In this tiny example, I can reasonably infer that it's asking about "./A/hello.c", but if one scales this example up then you get dozens of files that all have their pathnames truncated to "./". And I cannot differentiate between dozens of "./hello.c"s, not without a bearing on which subdirectory they each live in.

So, my question boils down to a desire to print fuller pathnames via "-execdir." Could I hear a hint as to what sublety in the manpage escaped me? Little is said about the "{}" substitution. Or if there is some better way to manage this particular case (interactive removal), I should like to hear that too, because I'm not sure my approach is best practice.

Best Answer

The man page for GNU find describes -execdir in part thusly:

Like -exec, but the specified command is run from the subdirectory containing the matched file, which is not normally the directory in which you started find.

So there is no real subtlety involved. -exec invokes the command from the directory that you run find from (and thus needs to provide the path either relative to that directory or absolute from the root), and -execdir invokes the command from the directory containing the file and thus doesn't need to provide the full path, so does not.

To get the behavior you are after, you should use -exec rather than -execdir.
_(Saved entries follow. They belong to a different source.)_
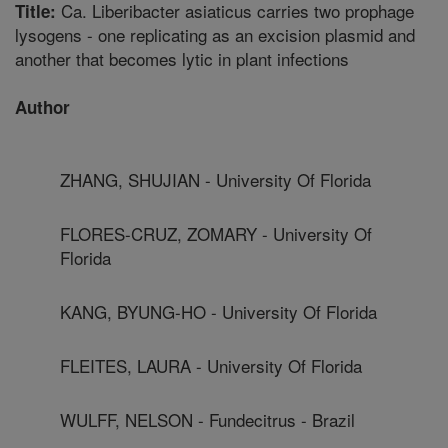
Ca. Liberibacter asiaticus carries two prophage
Title:
lysogens - one replicating as an excision plasmid and
another that becomes lytic in plant infections
Author
ZHANG, SHUJIAN - University Of Florida
FLORES-CRUZ, ZOMARY - University Of
Florida
KANG, BYUNG-HO - University Of Florida
FLEITES, LAURA - University Of Florida
WULFF, NELSON - Fundecitrus - Brazil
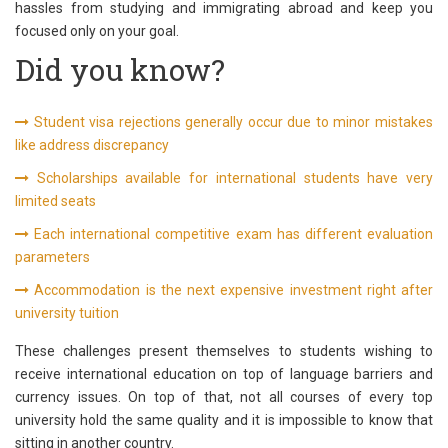
hassles from studying and immigrating abroad and keep you
focused only on your goal.
Did you know?
Student visa rejections generally occur due to minor mistakes
like address discrepancy
Scholarships available for international students have very
limited seats
Each international competitive exam has different evaluation
parameters
Accommodation is the next expensive investment right after
university tuition
These challenges present themselves to students wishing to
receive international education on top of language barriers and
currency issues. On top of that, not all courses of every top
university hold the same quality and it is impossible to know that
sitting in another country.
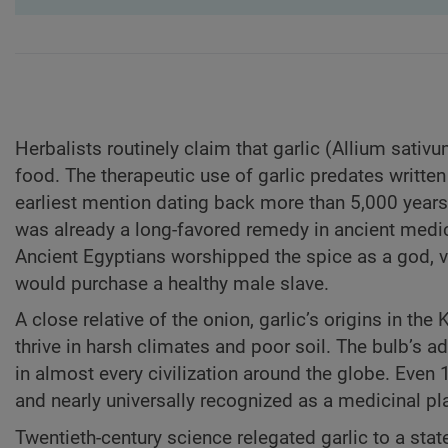
Herbalists routinely claim that garlic (Allium sativ
food. The therapeutic use of garlic predates written 
earliest mention dating back more than 5,000 years 
was already a long-favored remedy in ancient medici
Ancient Egyptians worshipped the spice as a god, v
would purchase a healthy male slave.
A close relative of the onion, garlic’s origins in the
thrive in harsh climates and poor soil. The bulb’s ad
in almost every civilization around the globe. Even 
and nearly universally recognized as a medicinal pl
Twentieth-century science relegated garlic to a state 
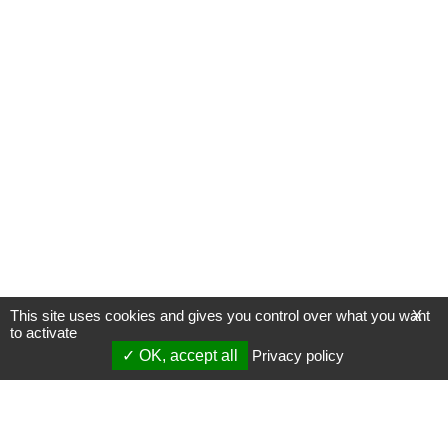
This site uses cookies and gives you control over what you want
X
to activate
OK, accept all
Privacy policy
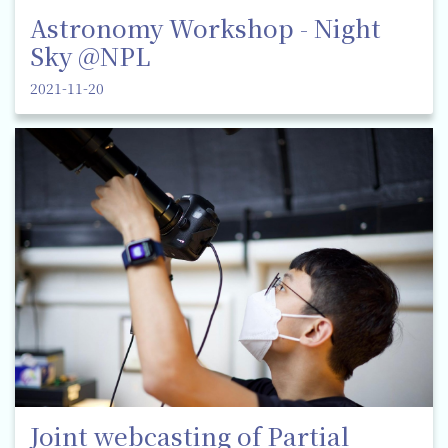
Astronomy Workshop - Night
Sky @NPL
2021-11-20
Joint webcasting of Partial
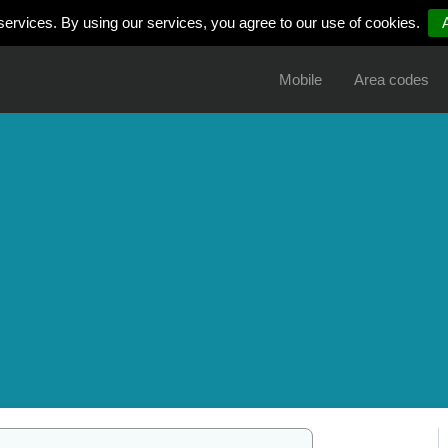
services. By using our services, you agree to our use of cookies.
Mobile
Area codes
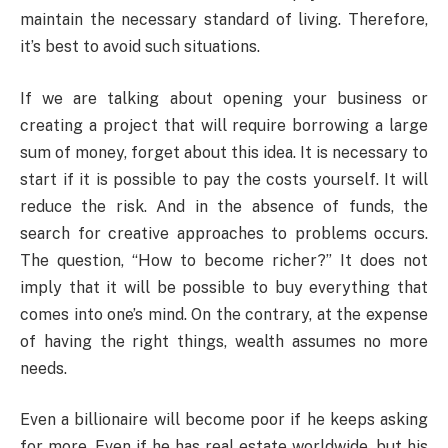
maintain the necessary standard of living. Therefore,
it’s best to avoid such situations.
If we are talking about opening your business or
creating a project that will require borrowing a large
sum of money, forget about this idea. It is necessary to
start if it is possible to pay the costs yourself. It will
reduce the risk. And in the absence of funds, the
search for creative approaches to problems occurs.
The question, “How to become richer?” It does not
imply that it will be possible to buy everything that
comes into one’s mind. On the contrary, at the expense
of having the right things, wealth assumes no more
needs.
Even a billionaire will become poor if he keeps asking
for more. Even if he has real estate worldwide, but his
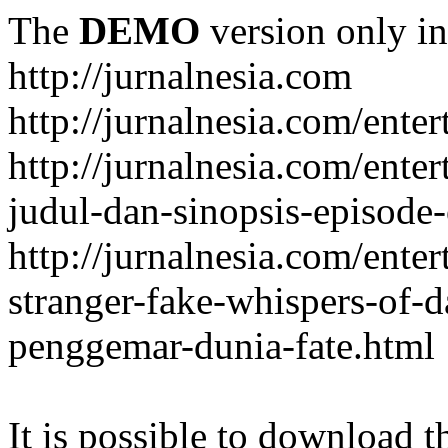
The
DEMO
version only in
http://jurnalnesia.com
http://jurnalnesia.com/enter
http://jurnalnesia.com/ente
judul-dan-sinopsis-episode-
http://jurnalnesia.com/ente
stranger-fake-whispers-of-
penggemar-dunia-fate.html
It is possible to download th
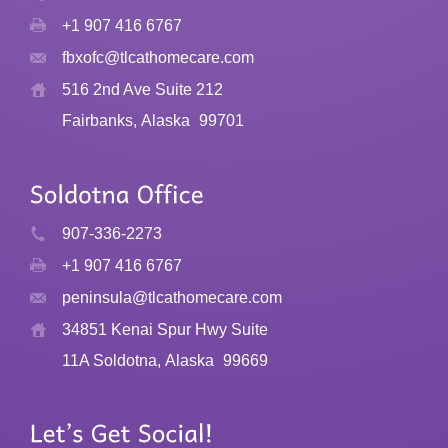
+1 907 416 6767
fbxofc@tlcathomecare.com
516 2nd Ave Suite 212
Fairbanks, Alaska
99701
907-336-2273
+1 907 416 6767
peninsula@tlcathomecare.com
34851 Kenai Spur Hwy Suite
11A Soldotna, Alaska
99669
You can demonstrate this behavior by replacing your rm invocation with for example echo to simply print the list of parameters (in this case, the file name). Or use -print which does that without needing to invoke an external command. (Note: -print is also the default action if none is given.)

If you didn't need the confirmation, you could have used -delete instead. For large number of files that is also likely to be more efficient as it avoids having to invoke rm time and time again.